Both Russian and Ukrainian monuments were put up by these countries, and designed by their sculptors. The USSR apparently was not interested in putting up Winter War monuments in Finland (or really even in Russia for that matter), so both of these date from after the fall of the Soviet Union already.
50. The "Flame monument" (Liekkipatsas) at the crossroads of modern Kuhmo and Juntusranta roads near Suomussalmi is the main monument of Suomussalmi battles. It was designed by none other than the great Alvar Aalto (1898-1976), one of the most famed Finnish architects ever, and unveiled in 1959. Honestly I cannot really explain what its shape means, but it is quite big at least, 9 m high.

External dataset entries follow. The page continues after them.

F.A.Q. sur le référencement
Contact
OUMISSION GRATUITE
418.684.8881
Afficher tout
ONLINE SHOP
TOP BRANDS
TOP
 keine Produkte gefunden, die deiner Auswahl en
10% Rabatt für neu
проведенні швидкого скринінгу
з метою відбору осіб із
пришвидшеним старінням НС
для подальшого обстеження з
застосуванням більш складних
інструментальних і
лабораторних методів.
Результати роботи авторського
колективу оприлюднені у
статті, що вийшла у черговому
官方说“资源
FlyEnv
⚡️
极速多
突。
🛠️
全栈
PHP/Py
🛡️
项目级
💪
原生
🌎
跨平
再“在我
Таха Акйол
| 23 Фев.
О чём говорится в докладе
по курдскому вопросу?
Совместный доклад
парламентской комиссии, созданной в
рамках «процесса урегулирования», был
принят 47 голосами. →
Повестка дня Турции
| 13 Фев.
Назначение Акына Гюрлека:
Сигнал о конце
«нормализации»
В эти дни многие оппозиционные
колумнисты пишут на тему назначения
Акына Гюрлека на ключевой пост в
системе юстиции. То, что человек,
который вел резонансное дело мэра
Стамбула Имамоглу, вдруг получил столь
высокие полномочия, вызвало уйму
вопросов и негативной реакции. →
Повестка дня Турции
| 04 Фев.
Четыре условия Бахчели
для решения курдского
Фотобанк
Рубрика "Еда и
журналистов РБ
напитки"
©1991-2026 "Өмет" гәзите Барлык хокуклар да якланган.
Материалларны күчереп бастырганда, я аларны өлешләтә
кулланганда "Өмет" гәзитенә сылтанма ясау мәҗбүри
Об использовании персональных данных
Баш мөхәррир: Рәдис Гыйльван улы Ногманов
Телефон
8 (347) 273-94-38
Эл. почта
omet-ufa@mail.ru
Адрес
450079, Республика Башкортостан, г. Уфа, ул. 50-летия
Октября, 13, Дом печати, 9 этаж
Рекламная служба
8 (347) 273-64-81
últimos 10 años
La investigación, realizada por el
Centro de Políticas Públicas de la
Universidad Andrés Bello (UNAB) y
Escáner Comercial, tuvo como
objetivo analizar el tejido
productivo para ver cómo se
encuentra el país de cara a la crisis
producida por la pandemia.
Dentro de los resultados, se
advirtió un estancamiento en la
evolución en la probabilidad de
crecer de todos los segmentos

51. "Many brave solders shed their heart’s blood for the great victories at Suomussalmi. They showed to their people the road of honor, which was strenuous, but the only possible one." — Colonel Siilasvuo, the Finnish commander at Suomussalmi.

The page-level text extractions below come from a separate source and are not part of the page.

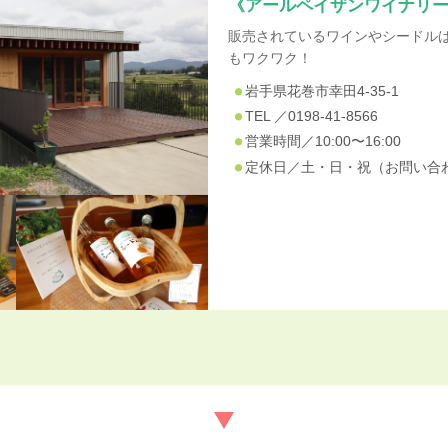
《アールペイザンワイナリ
販売されているワインやシードル
もワクワク！
岩手県花巻市幸田4-35-1
TEL ／0198-41-8566
営業時間／10:00〜16:00
定休日／土・日・祝（お問い合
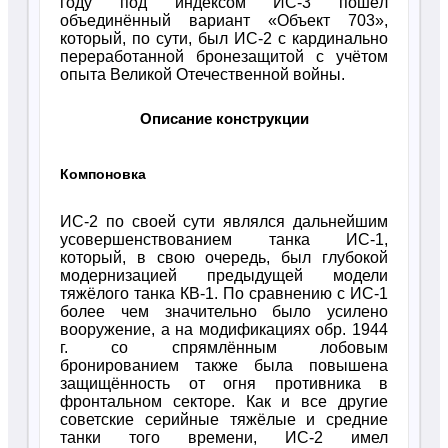
году под индексом ИС-3 пошёл
объединённый вариант «Объект 703»,
который, по сути, был ИС-2 с кардинально
переработанной бронезащитой с учётом
опыта Великой Отечественной войны.
Описание конструкции
Компоновка
ИС-2 по своей сути являлся дальнейшим
усовершенствованием танка ИС-1,
который, в свою очередь, был глубокой
модернизацией предыдущей модели
тяжёлого танка КВ-1. По сравнению с ИС-1
более чем значительно было усилено
вооружение, а на модификациях обр. 1944
г. со спрямлённым лобовым
бронированием также была повышена
защищённость от огня противника в
фронтальном секторе. Как и все другие
советские серийные тяжёлые и средние
танки того времени, ИС-2 имел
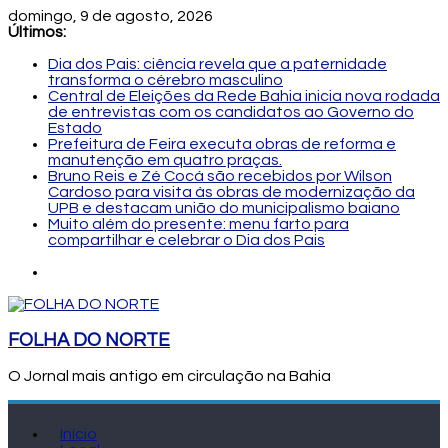
domingo, 9 de agosto, 2026
Últimos:
Dia dos Pais: ciência revela que a paternidade
transforma o cérebro masculino
Central de Eleições da Rede Bahia inicia nova rodada
de entrevistas com os candidatos ao Governo do
Estado
Prefeitura de Feira executa obras de reforma e
manutenção em quatro praças.
Bruno Reis e Zé Cocá são recebidos por Wilson
Cardoso para visita às obras de modernização da
UPB e destacam união do municipalismo baiano
Muito além do presente: menu farto para
compartilhar e celebrar o Dia dos Pais
FOLHA DO NORTE
O Jornal mais antigo em circulação na Bahia
Início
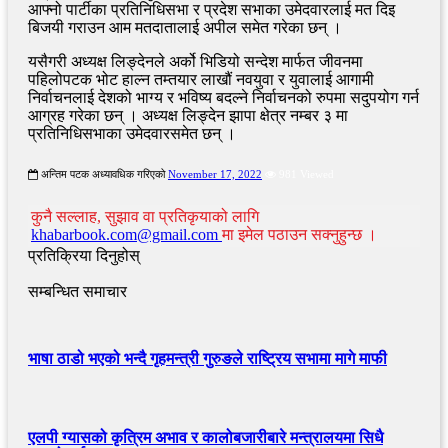
आफ्नो पार्टीका प्रतिनिधिसभा र प्रदेश सभाका उमेदवारलाई मत दिइ
बिजयी गराउन आम मतदातालाई अपील समेत गरेका छन् ।
यसैगरी अध्यक्ष लिङ्देनले अर्को भिडियो सन्देश मार्फत जीवनमा
पहिलोपटक भोट हाल्न तम्तयार लाखौं नवयुवा र युवालाई आगामी
निर्वाचनलाई देशको भाग्य र भविष्य बदल्ने निर्वाचनको रुपमा सदुपयोग गर्न
आग्रह गरेका छन् । अध्यक्ष लिङ्देन झापा क्षेत्र नम्बर ३ मा
प्रतिनिधिसभाका उमेदवारसमेत छन् ।
अन्तिम पटक अध्यावधिक गरिएको
November 17, 2022
981 Viewed
कुनै सल्लाह, सुझाव वा प्रतिकृयाको लागि
khabarbook.com@gmail.com
मा इमेल पठाउन सक्नुहुन्छ ।
प्रतिक्रिया दिनुहोस्
सम्बन्धित समाचार
भाषा ठाडो भएको भन्दै गृहमन्त्री गुरुङले राष्ट्रिय सभामा मागे माफी
एलपी ग्यासको कृत्रिम अभाव र कालोबजारीबारे मन्त्रालयमा सिधै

52. The monument also includes a map.
53. And this little monument beyond the bridge over Haukiperä bay is easy to miss, but is quite important nonetheless: "Here ended in the time of the Winter War 9.12.1939 the enemy’s advance". Haukiperä beachhead, quickly lost, was the farthest point anywhere where the USSR could advance within the modern post-war borders of Finland.
54. The village of Suomussalmi was rebuilt after the war, but it lost importance by now. The modern municipal center moved to the other side of Kiantajärvi lake, to Ämmänsaari village. Ämmänsaari nowadays has a railroad connection (no passenger service since 1982, but still in active use for timber transport; the whole region is a major commercial forestry area), and the modern National Road 5 was rerouted through it too. These days Ämmänsaari is simply called Suomussalmi, and the old Suomussalmi is known as Suomussalmi church village (Suomussalmen kirkonkylä). The population of the new Suomussalmi (Ämmänsaari) is about 4100, and of the old Suomussalmi (Suomussalmi church village) is about 900.
Pictured is the Suomussalmi church, rebuilt in the church village in 1950. Graves of the local fallen soldiers are also visible to the right. There isn’t really anything else to see in the church village, and neither can Ämmänsaari be called a particularly exciting place. I might eventually still write a post about Ämmänsaari and the remaining (non-Winter War related) Suomussalmi sights. These are for example the Hossa National Park and the Karelian villages of Kuivajärvi and Hietajärvi, which have historically been the only places on the Finnish side of the border where White Karelians lived and live to these days. Unfortunately these churches were also burned down by the Finnish troops during the Winter War, so the only "true" Karelian houses there are a few later replicas. The destruction of these villages is, I would say, the worst cultural loss of the battles of Suomussalmi.
55. But it is what it is. And the lake Kiantajärvi rolls its waves blissfully unaware of the tragedies that happened on its shores over 80 years ago.